### What is being asked
Report the number of lines in the data below that hold "from", without any other words.

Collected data
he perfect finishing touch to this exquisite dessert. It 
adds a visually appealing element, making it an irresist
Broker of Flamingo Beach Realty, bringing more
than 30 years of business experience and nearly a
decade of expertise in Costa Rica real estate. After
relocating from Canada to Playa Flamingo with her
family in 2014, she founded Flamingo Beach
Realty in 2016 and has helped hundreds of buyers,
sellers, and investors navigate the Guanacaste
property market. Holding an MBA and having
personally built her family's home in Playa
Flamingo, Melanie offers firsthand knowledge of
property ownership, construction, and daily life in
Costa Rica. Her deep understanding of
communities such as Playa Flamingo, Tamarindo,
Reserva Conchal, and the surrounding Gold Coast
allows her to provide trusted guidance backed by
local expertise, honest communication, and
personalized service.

--

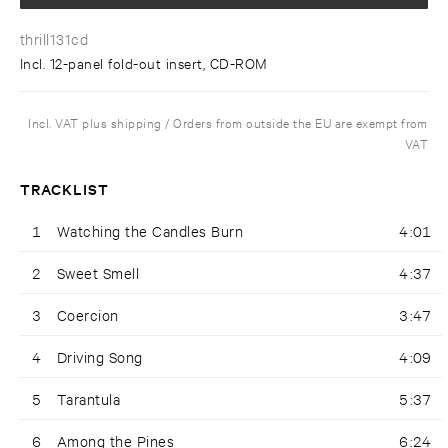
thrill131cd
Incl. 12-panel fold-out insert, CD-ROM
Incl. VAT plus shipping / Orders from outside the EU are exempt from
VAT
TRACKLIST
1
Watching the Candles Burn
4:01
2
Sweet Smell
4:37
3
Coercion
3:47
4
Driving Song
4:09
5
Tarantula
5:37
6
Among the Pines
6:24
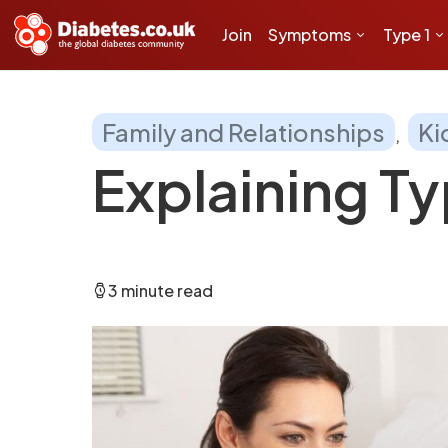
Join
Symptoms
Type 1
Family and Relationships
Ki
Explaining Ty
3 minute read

---

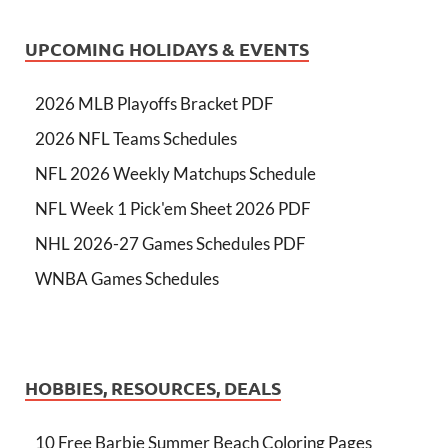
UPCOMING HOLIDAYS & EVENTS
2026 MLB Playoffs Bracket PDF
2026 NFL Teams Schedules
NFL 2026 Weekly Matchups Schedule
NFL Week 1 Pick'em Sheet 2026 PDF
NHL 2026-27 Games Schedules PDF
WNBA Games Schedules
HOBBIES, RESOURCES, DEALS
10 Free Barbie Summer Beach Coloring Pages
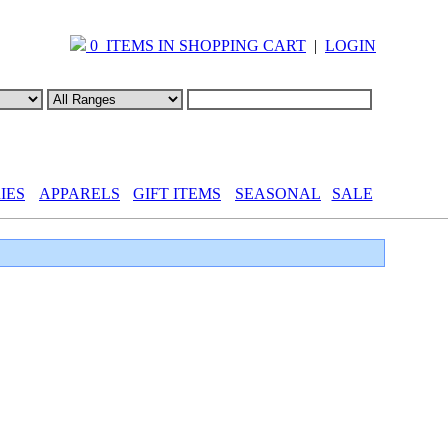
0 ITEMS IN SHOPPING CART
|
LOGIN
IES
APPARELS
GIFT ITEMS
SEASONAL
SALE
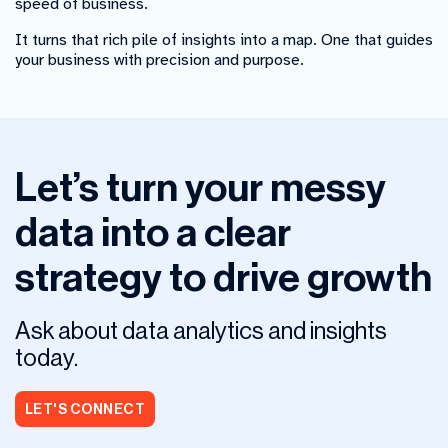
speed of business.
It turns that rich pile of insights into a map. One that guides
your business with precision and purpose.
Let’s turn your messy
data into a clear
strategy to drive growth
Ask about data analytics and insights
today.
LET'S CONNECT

### Response area
2